■ YOUR OBJECTIVE:
Excerpt from the entries below: please repeat exactly the lines from the one containing "配送について (570, 1205)" through the last one, both ends included, with no pictures.

Collected data:
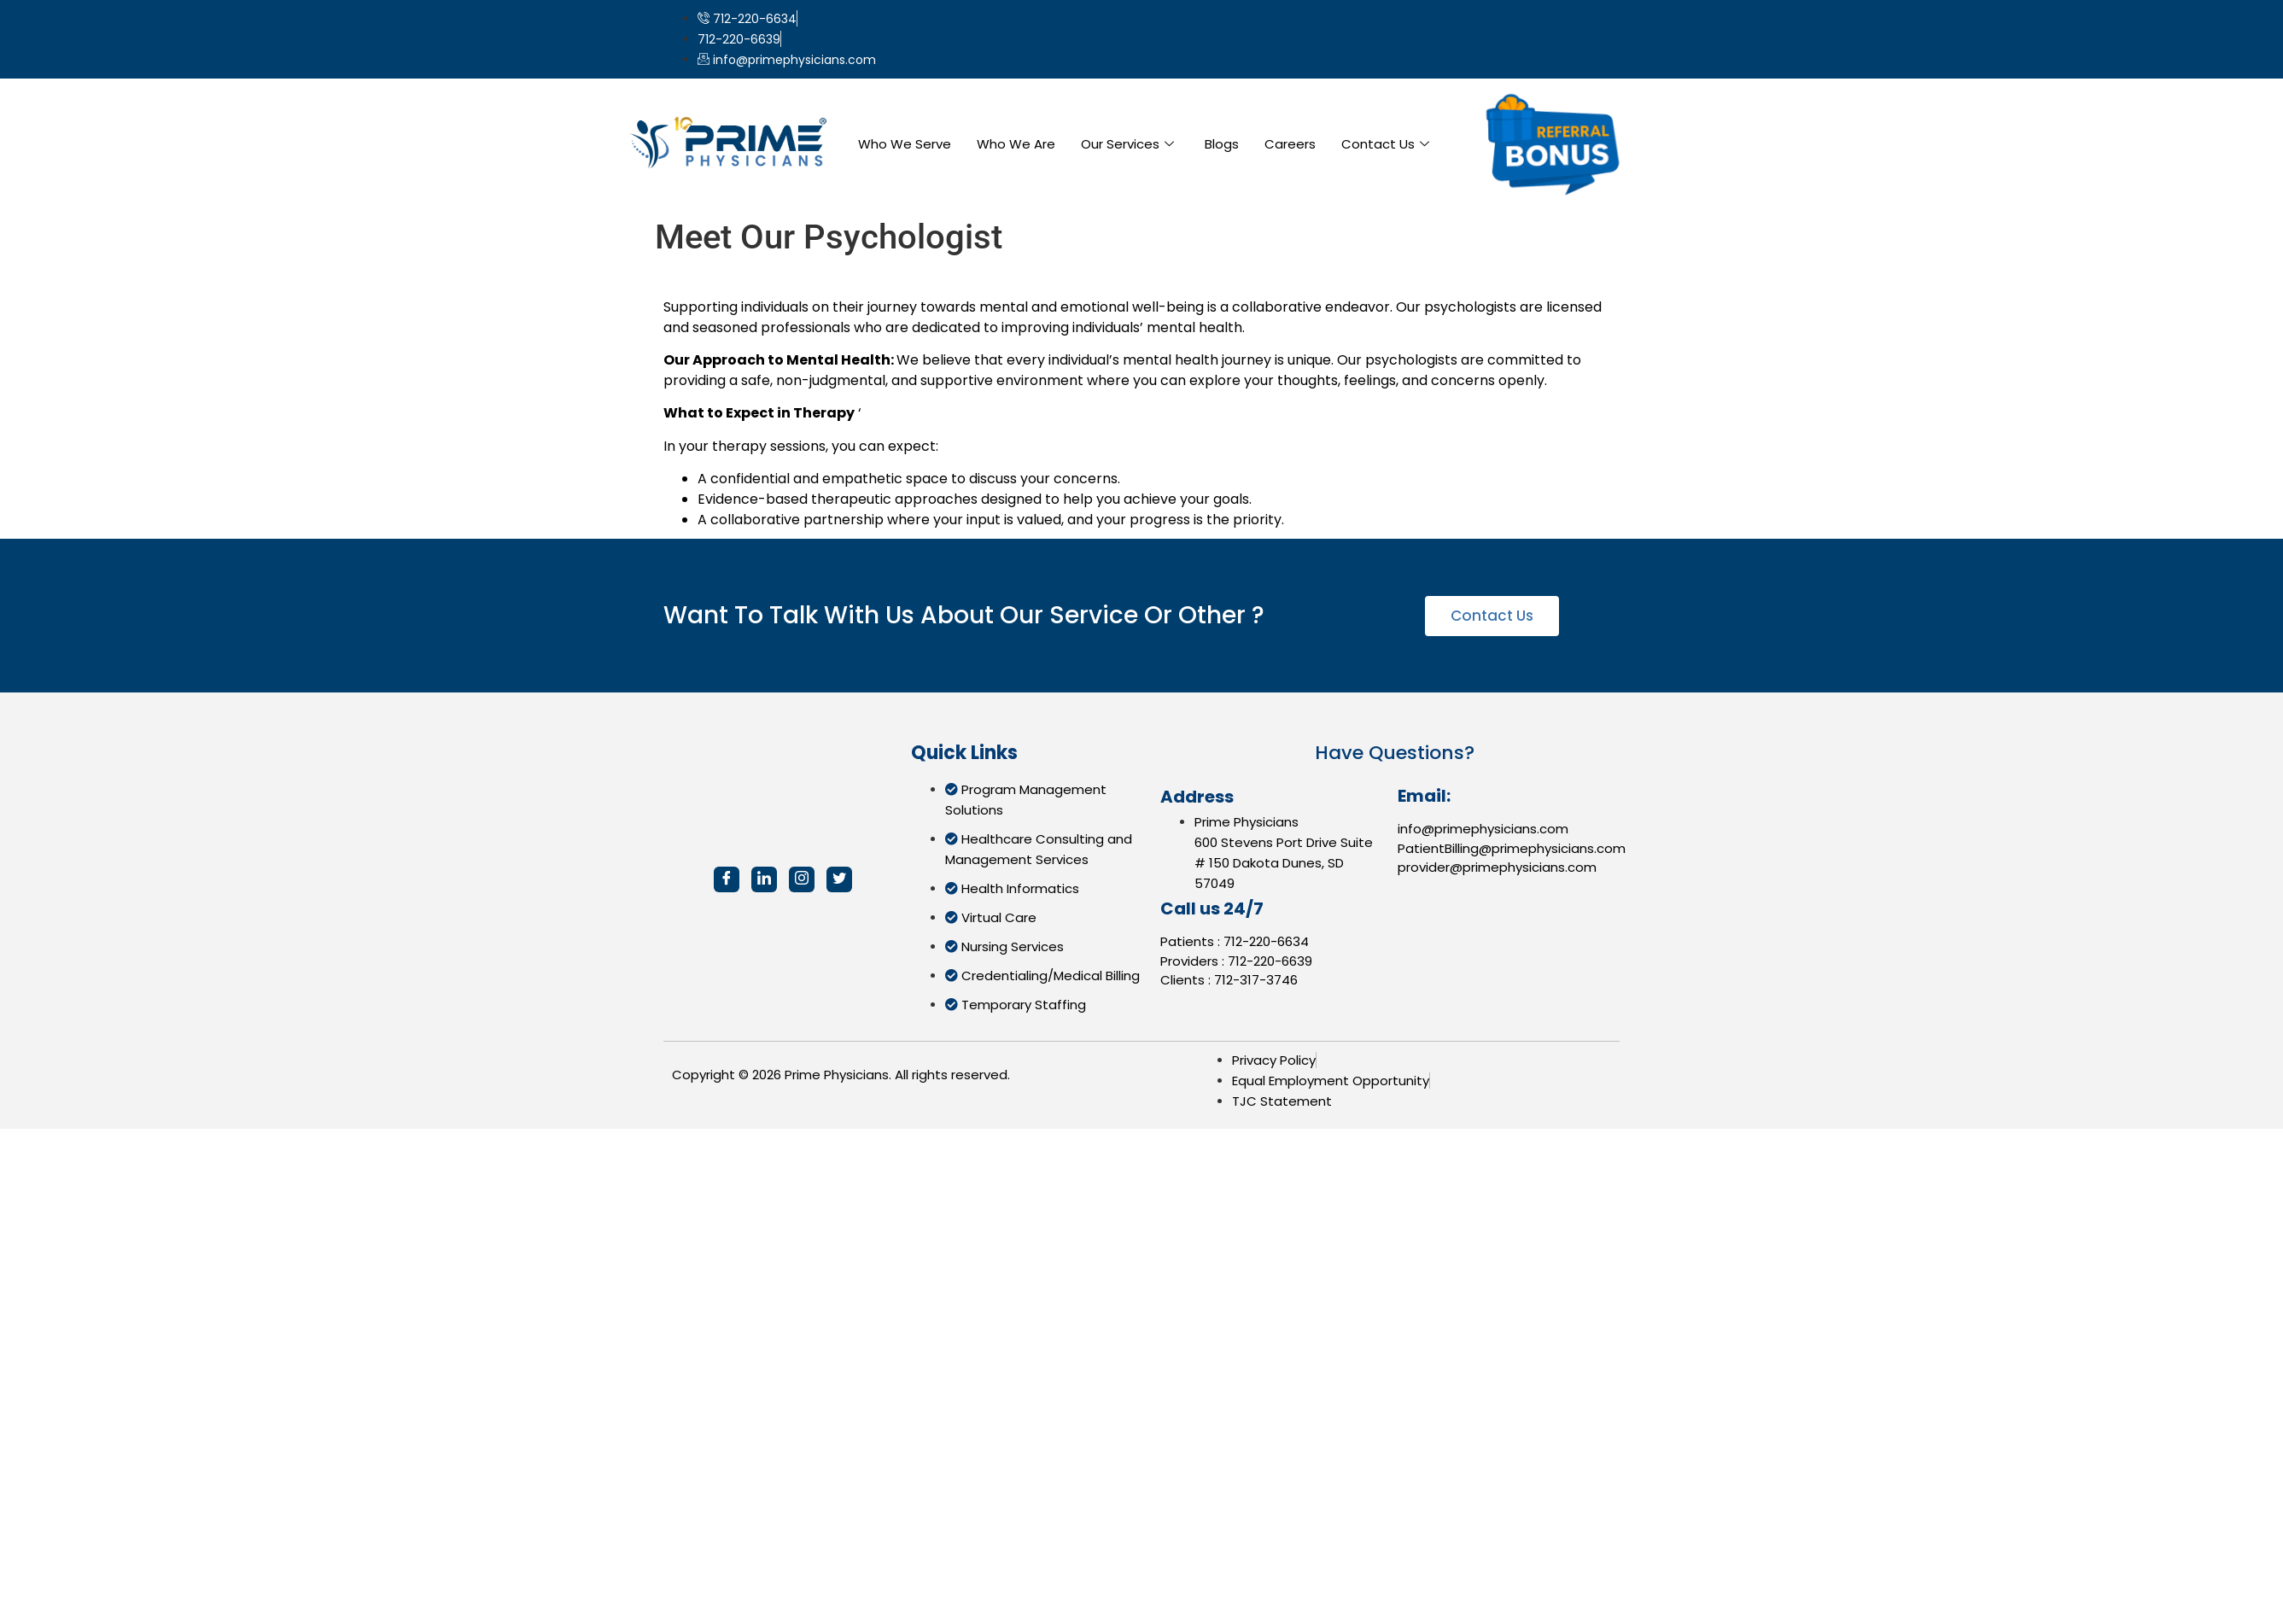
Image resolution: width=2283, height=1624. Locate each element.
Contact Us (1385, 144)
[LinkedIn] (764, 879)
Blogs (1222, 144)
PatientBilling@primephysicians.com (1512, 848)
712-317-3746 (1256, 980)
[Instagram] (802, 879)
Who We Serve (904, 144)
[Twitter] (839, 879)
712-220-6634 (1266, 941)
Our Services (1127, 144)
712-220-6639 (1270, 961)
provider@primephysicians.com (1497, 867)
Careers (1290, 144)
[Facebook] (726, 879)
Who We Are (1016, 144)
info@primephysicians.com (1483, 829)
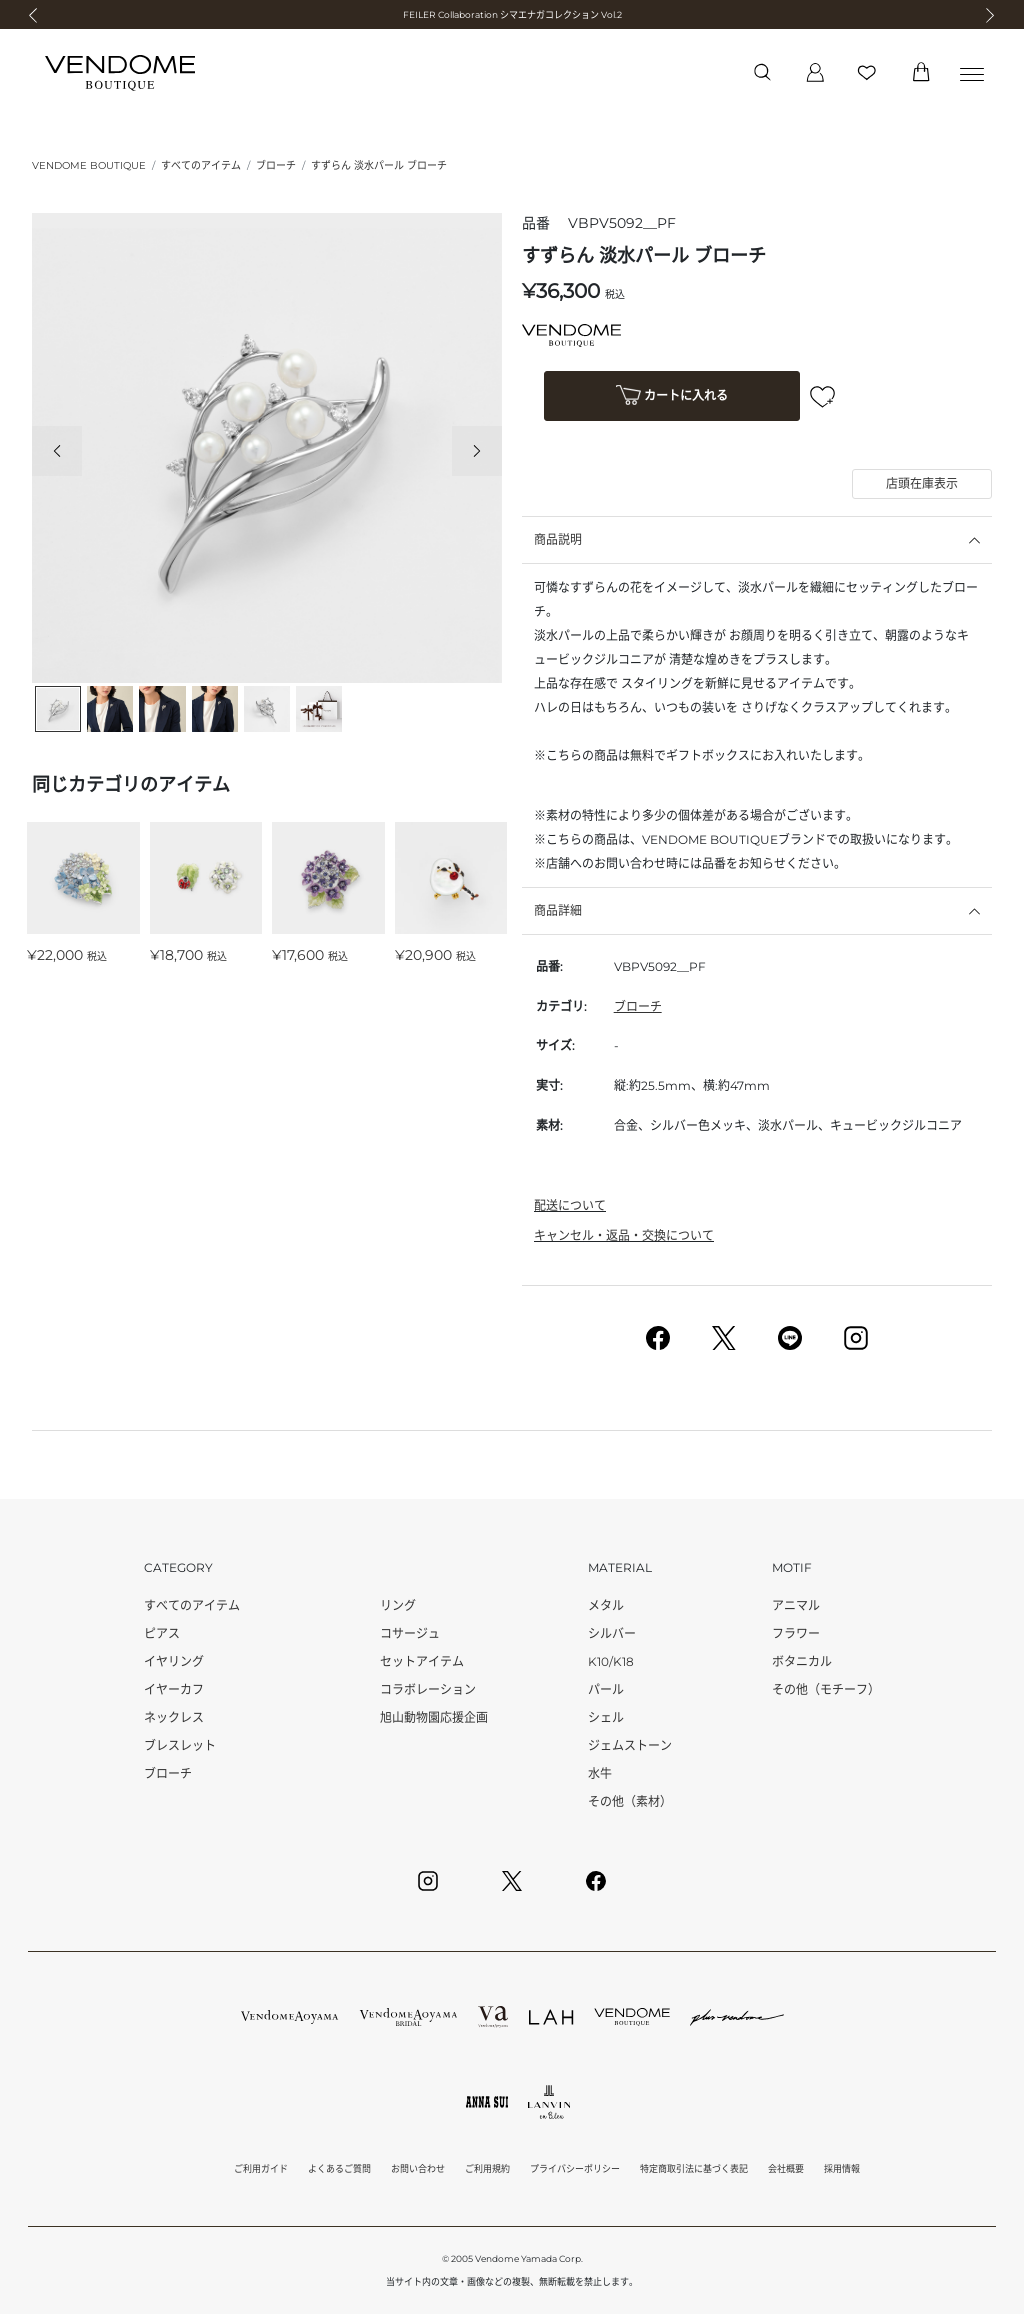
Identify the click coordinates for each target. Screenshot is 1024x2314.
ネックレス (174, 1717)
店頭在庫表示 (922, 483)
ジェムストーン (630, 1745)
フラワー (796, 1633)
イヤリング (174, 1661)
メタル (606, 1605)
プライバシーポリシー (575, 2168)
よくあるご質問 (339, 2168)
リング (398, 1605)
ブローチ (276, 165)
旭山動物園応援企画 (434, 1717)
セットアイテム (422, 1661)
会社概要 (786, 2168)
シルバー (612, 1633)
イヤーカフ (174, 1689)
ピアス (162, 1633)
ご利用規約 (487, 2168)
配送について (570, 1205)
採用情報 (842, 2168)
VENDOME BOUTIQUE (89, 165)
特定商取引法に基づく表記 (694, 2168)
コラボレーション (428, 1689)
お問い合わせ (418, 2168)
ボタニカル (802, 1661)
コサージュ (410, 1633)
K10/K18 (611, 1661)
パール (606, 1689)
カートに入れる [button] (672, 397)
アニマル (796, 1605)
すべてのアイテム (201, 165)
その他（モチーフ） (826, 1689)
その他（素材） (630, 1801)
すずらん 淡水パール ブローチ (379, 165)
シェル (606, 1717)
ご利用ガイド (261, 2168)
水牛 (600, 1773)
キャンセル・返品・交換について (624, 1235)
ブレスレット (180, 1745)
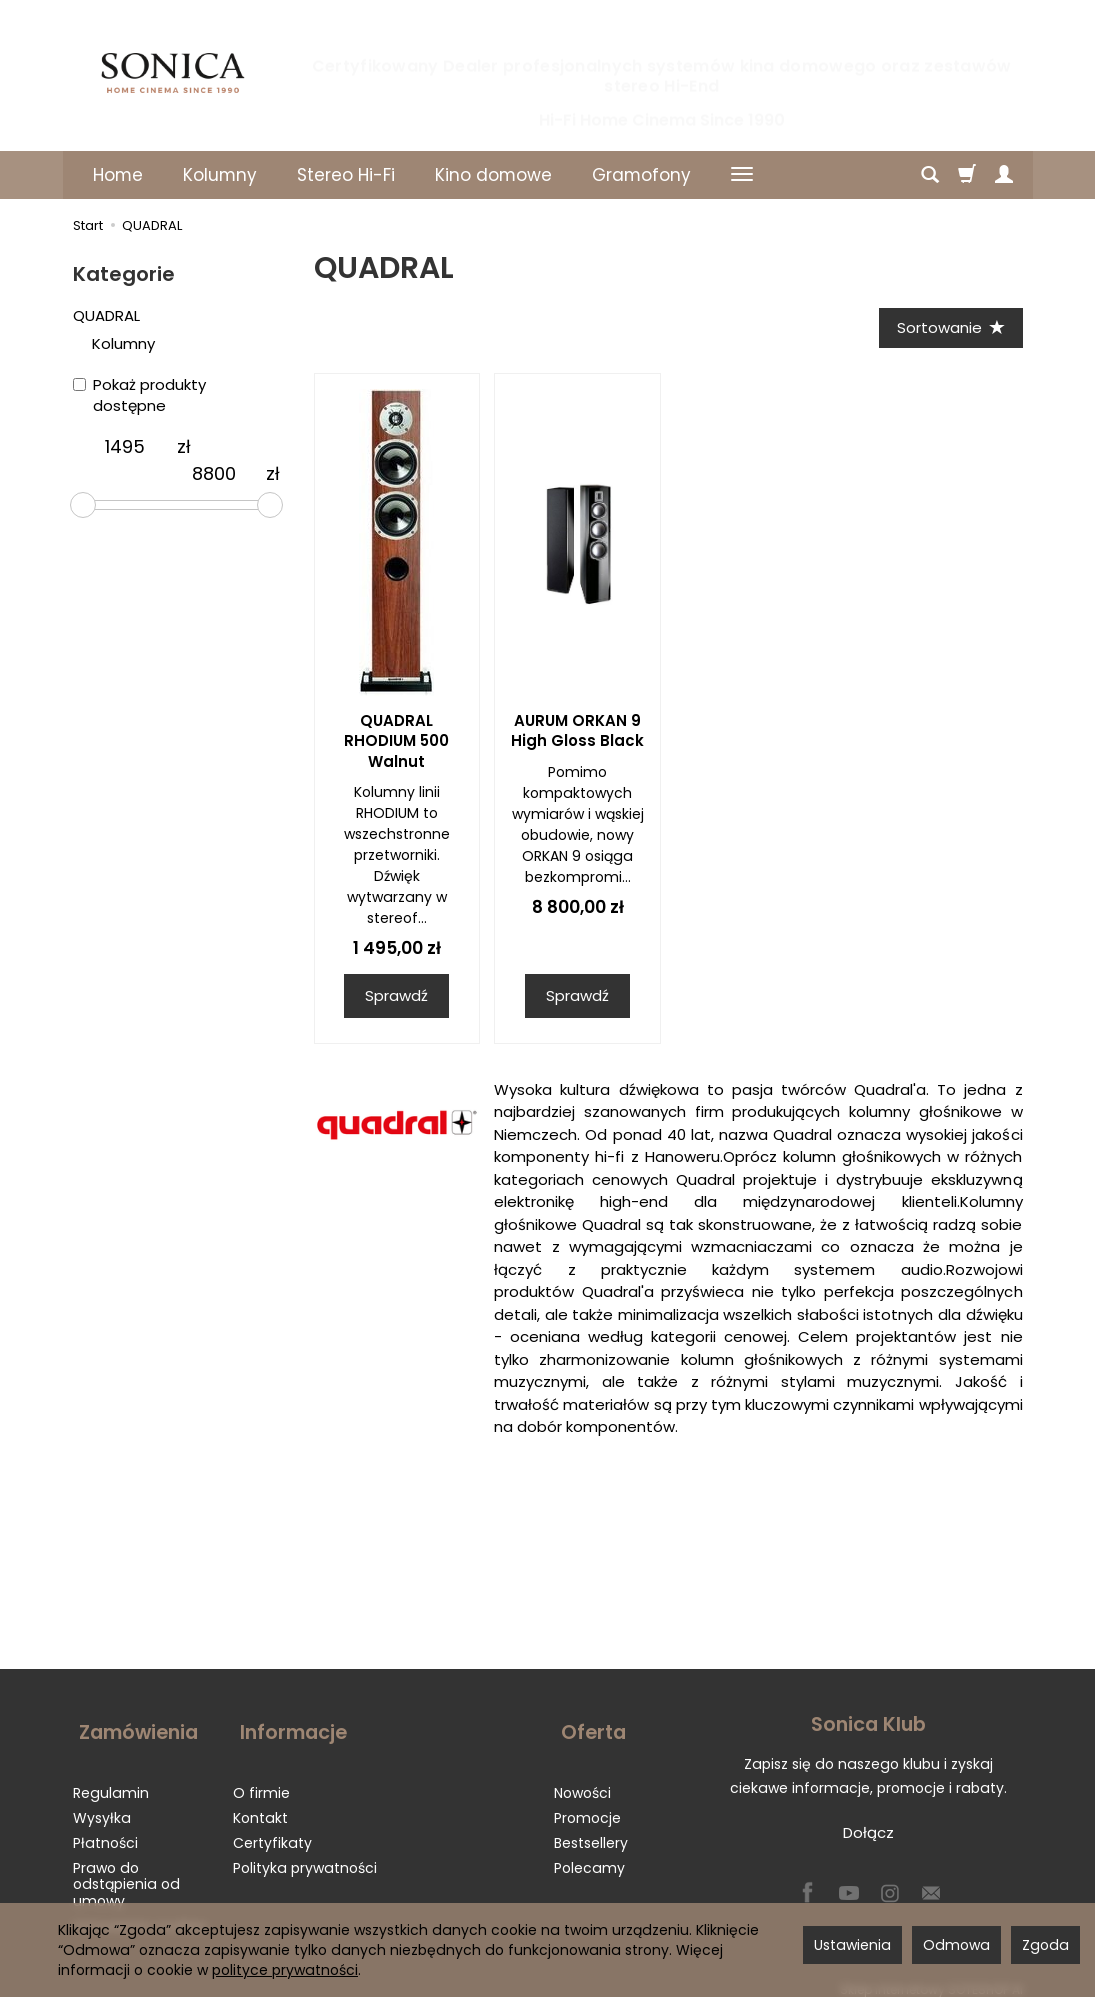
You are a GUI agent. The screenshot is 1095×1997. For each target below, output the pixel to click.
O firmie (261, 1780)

■ REPLY TO THE TASK:
配送について (570, 1205)
採用情報 (842, 2168)
VENDOME BOUTIQUE (89, 165)
特定商取引法に基づく表記 (694, 2168)
コラボレーション (428, 1689)
お問い合わせ (418, 2168)
ボタニカル (802, 1661)
コサージュ (410, 1633)
K10/K18 (611, 1661)
パール (606, 1689)
カートに入れる [button] (672, 397)
アニマル (796, 1605)
すべてのアイテム (201, 165)
その他（モチーフ） (826, 1689)
その他（素材） (630, 1801)
すずらん 淡水パール ブローチ (379, 165)
シェル (606, 1717)
ご利用ガイド (261, 2168)
水牛 (600, 1773)
キャンセル・返品・交換について (624, 1235)
ブレスレット (180, 1745)
You are a GUI agent. The screenshot is 1095×1997. For each target below, output the pixel to click.
O firmie (261, 1780)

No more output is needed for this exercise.